- What to do:
Using the listing below, show all lines that hold the word "gvret".

- Input data:

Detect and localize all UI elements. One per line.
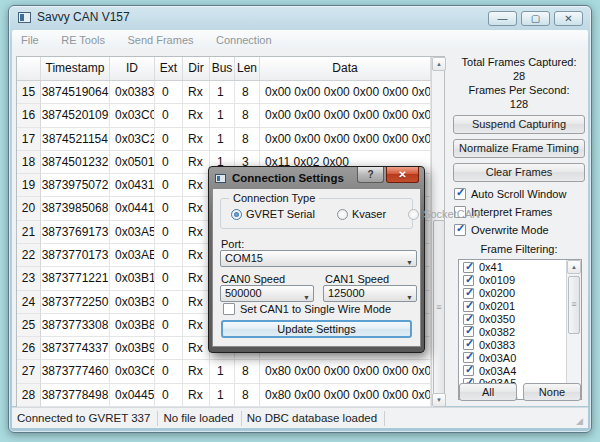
cell-data: 0x00 0x00 0x00 0x00 0x00 0x00 0x... bbox=[260, 128, 431, 151]
auto-scroll-checkbox-row[interactable]: Auto Scroll Window bbox=[454, 187, 587, 200]
titlebar[interactable]: Savvy CAN V157 — ▢ ✕ bbox=[9, 6, 591, 29]
cell-timestamp: 3873985068 bbox=[41, 197, 110, 220]
cell-timestamp: 3874519064 bbox=[41, 81, 110, 104]
cell-bus: 1 bbox=[210, 81, 235, 104]
cell-rownum: 28 bbox=[17, 384, 41, 407]
desktop-background: Savvy CAN V157 — ▢ ✕ File RE Tools Send … bbox=[0, 0, 600, 442]
filter-checkbox[interactable] bbox=[463, 352, 474, 363]
filter-checkbox[interactable] bbox=[463, 301, 474, 312]
scroll-down-icon[interactable]: ▼ bbox=[432, 393, 446, 407]
col-header-ext[interactable]: Ext bbox=[155, 57, 183, 80]
cell-id: 0x0431 bbox=[110, 174, 155, 197]
maximize-button[interactable]: ▢ bbox=[521, 11, 550, 26]
filter-scrollbar-thumb[interactable]: ≡ bbox=[568, 276, 580, 334]
cell-dir: Rx bbox=[183, 314, 210, 337]
menu-re-tools[interactable]: RE Tools bbox=[52, 31, 114, 46]
filter-id-label: 0x41 bbox=[479, 261, 503, 273]
cell-bus: 1 bbox=[210, 128, 235, 151]
filter-checkbox[interactable] bbox=[463, 288, 474, 299]
col-header-len[interactable]: Len bbox=[235, 57, 260, 80]
radio-gvret-label: GVRET Serial bbox=[246, 208, 315, 220]
dialog-help-button[interactable]: ? bbox=[357, 167, 384, 183]
filter-list-item[interactable]: 0x0383 bbox=[459, 338, 566, 351]
fps-label: Frames Per Second: bbox=[451, 84, 587, 96]
filter-list-item[interactable]: 0x0382 bbox=[459, 325, 566, 338]
clear-frames-button[interactable]: Clear Frames bbox=[453, 163, 585, 182]
filter-list-item[interactable]: 0x03A4 bbox=[459, 364, 566, 377]
can0-speed-combobox[interactable]: 500000 ▼ bbox=[220, 285, 314, 302]
dialog-close-button[interactable]: ✕ bbox=[386, 167, 419, 183]
filter-checkbox[interactable] bbox=[463, 339, 474, 350]
cell-id: 0x03A5 bbox=[110, 221, 155, 244]
radio-kvaser[interactable]: Kvaser bbox=[337, 208, 386, 220]
filter-checkbox[interactable] bbox=[463, 314, 474, 325]
table-row[interactable]: 16 3874520109 0x03C0 0 Rx 1 8 0x00 0x00 … bbox=[17, 104, 431, 127]
auto-scroll-checkbox[interactable] bbox=[454, 188, 466, 200]
cell-id: 0x03B3 bbox=[110, 291, 155, 314]
cell-rownum: 18 bbox=[17, 151, 41, 174]
col-header-timestamp[interactable]: Timestamp bbox=[41, 57, 110, 80]
filter-all-button[interactable]: All bbox=[459, 383, 517, 401]
cell-timestamp: 3874521154 bbox=[41, 128, 110, 151]
filter-list-item[interactable]: 0x0109 bbox=[459, 274, 566, 287]
filter-scroll-up-icon[interactable]: ▲ bbox=[567, 260, 581, 274]
can0-speed-value: 500000 bbox=[225, 287, 262, 299]
frame-filtering-label: Frame Filtering: bbox=[451, 243, 587, 255]
suspend-capturing-button[interactable]: Suspend Capturing bbox=[453, 115, 585, 134]
filter-none-button[interactable]: None bbox=[523, 383, 581, 401]
close-button[interactable]: ✕ bbox=[554, 11, 583, 26]
radio-gvret-serial[interactable]: GVRET Serial bbox=[231, 208, 315, 220]
filter-list-item[interactable]: 0x41 bbox=[459, 261, 566, 274]
menu-send-frames[interactable]: Send Frames bbox=[118, 31, 202, 46]
table-scrollbar[interactable]: ▲ ≡ ▼ bbox=[431, 57, 444, 407]
can1-speed-combobox[interactable]: 125000 ▼ bbox=[323, 285, 417, 302]
auto-scroll-label: Auto Scroll Window bbox=[471, 188, 566, 200]
scroll-up-icon[interactable]: ▲ bbox=[432, 57, 446, 71]
normalize-frame-timing-button[interactable]: Normalize Frame Timing bbox=[453, 139, 585, 158]
single-wire-checkbox-row[interactable]: Set CAN1 to Single Wire Mode bbox=[223, 303, 391, 315]
overwrite-mode-checkbox[interactable] bbox=[454, 224, 466, 236]
port-combobox[interactable]: COM15 ▼ bbox=[220, 250, 417, 267]
table-row[interactable]: 27 3873777460 0x03C6 0 Rx 1 8 0x80 0x00 … bbox=[17, 360, 431, 383]
table-row[interactable]: 17 3874521154 0x03C2 0 Rx 1 8 0x00 0x00 … bbox=[17, 128, 431, 151]
cell-id: 0x03B1 bbox=[110, 267, 155, 290]
sidebar: Total Frames Captured: 28 Frames Per Sec… bbox=[451, 55, 587, 402]
scrollbar-thumb[interactable]: ≡ bbox=[433, 220, 445, 396]
filter-items-container: 0x41 0x0109 0x0200 0x0201 0x0350 0x0382 … bbox=[459, 261, 566, 400]
filter-id-label: 0x0382 bbox=[479, 326, 515, 338]
cell-bus: 1 bbox=[210, 384, 235, 407]
filter-list-item[interactable]: 0x03A0 bbox=[459, 351, 566, 364]
menu-connection[interactable]: Connection bbox=[207, 31, 281, 46]
filter-checkbox[interactable] bbox=[463, 365, 474, 376]
filter-checkbox[interactable] bbox=[463, 262, 474, 273]
table-row[interactable]: 15 3874519064 0x0383 0 Rx 1 8 0x00 0x00 … bbox=[17, 81, 431, 104]
cell-ext: 0 bbox=[155, 360, 183, 383]
cell-id: 0x03C0 bbox=[110, 104, 155, 127]
filter-list-scrollbar[interactable]: ▲ ≡ ▼ bbox=[566, 260, 581, 399]
resize-grip-icon[interactable]: ◢ bbox=[576, 416, 586, 426]
overwrite-mode-checkbox-row[interactable]: Overwrite Mode bbox=[454, 223, 587, 236]
combo-arrow-icon: ▼ bbox=[406, 255, 413, 270]
single-wire-checkbox[interactable] bbox=[223, 303, 235, 315]
col-header-data[interactable]: Data bbox=[260, 57, 431, 80]
cell-rownum: 25 bbox=[17, 314, 41, 337]
table-row[interactable]: 28 3873778498 0x0445 0 Rx 1 8 0x80 0x00 … bbox=[17, 384, 431, 407]
col-header-dir[interactable]: Dir bbox=[183, 57, 210, 80]
minimize-button[interactable]: — bbox=[488, 11, 517, 26]
dialog-titlebar[interactable]: Connection Settings ? ✕ bbox=[212, 170, 421, 189]
cell-dir: Rx bbox=[183, 151, 210, 174]
overwrite-mode-label: Overwrite Mode bbox=[471, 224, 549, 236]
filter-list-item[interactable]: 0x0350 bbox=[459, 313, 566, 326]
filter-list-item[interactable]: 0x0200 bbox=[459, 287, 566, 300]
col-header-bus[interactable]: Bus bbox=[210, 57, 235, 80]
radio-socketcan[interactable]: SocketCAN bbox=[408, 208, 480, 220]
filter-checkbox[interactable] bbox=[463, 275, 474, 286]
update-settings-button[interactable]: Update Settings bbox=[221, 320, 412, 338]
menu-file[interactable]: File bbox=[12, 31, 48, 46]
col-header-rownum[interactable] bbox=[17, 57, 41, 80]
cell-dir: Rx bbox=[183, 81, 210, 104]
col-header-id[interactable]: ID bbox=[110, 57, 155, 80]
filter-list-item[interactable]: 0x0201 bbox=[459, 300, 566, 313]
cell-id: 0x03B8 bbox=[110, 314, 155, 337]
filter-checkbox[interactable] bbox=[463, 326, 474, 337]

- Response:
radio-gvret-label: GVRET Serial bbox=[246, 208, 315, 220]
radio-gvret-serial[interactable]: GVRET Serial bbox=[231, 208, 315, 220]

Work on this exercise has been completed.